_About this exercise_
After finding the line that includes "Руководитель раздела: Виолетта Медведева." in the records below, transcribe it and each line after it through the last, exactly, and add nothing.
:::::
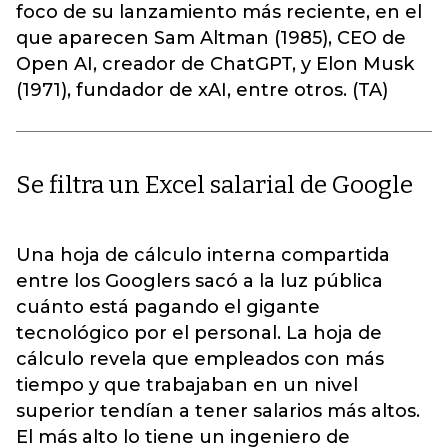
foco de su lanzamiento más reciente, en el
que aparecen Sam Altman (1985), CEO de
Open AI, creador de ChatGPT, y Elon Musk
(1971), fundador de xAI, entre otros. (TA)
Se filtra un Excel salarial de Google
Una hoja de cálculo interna compartida
entre los Googlers sacó a la luz pública
cuánto está pagando el gigante
tecnológico por el personal. La hoja de
cálculo revela que empleados con más
tiempo y que trabajaban en un nivel
superior tendían a tener salarios más altos.
El más alto lo tiene un ingeniero de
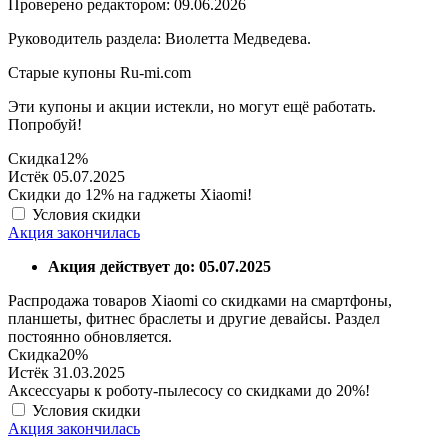
Проверено редактором: 09.06.2026
Руководитель раздела: Виолетта Медведева.
Старые купоны Ru-mi.com
Эти купоны и акции истекли, но могут ещё работать.
Попробуй!
Скидка
12%
Истёк 05.07.2025
Скидки до 12% на гаджеты Xiaomi!
Условия скидки
Акция закончилась
Акция действует до: 05.07.2025
Распродажа товаров Xiaomi со скидками на смартфоны,
планшеты, фитнес браслеты и другие девайсы. Раздел
постоянно обновляется.
Скидка
20%
Истёк 31.03.2025
Аксессуары к роботу-пылесосу со скидками до 20%!
Условия скидки
Акция закончилась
:::::
_Solution to this task_
Руководитель раздела: Виолетта Медведева.
Старые купоны Ru-mi.com
Эти купоны и акции истекли, но могут ещё работать.
Попробуй!
Скидка
12%
Истёк 05.07.2025
Скидки до 12% на гаджеты Xiaomi!
Условия скидки
Акция закончилась
Акция действует до: 05.07.2025
Распродажа товаров Xiaomi со скидками на смартфоны,
планшеты, фитнес браслеты и другие девайсы. Раздел
постоянно обновляется.
Скидка
20%
Истёк 31.03.2025
Аксессуары к роботу-пылесосу со скидками до 20%!
Условия скидки
Акция закончилась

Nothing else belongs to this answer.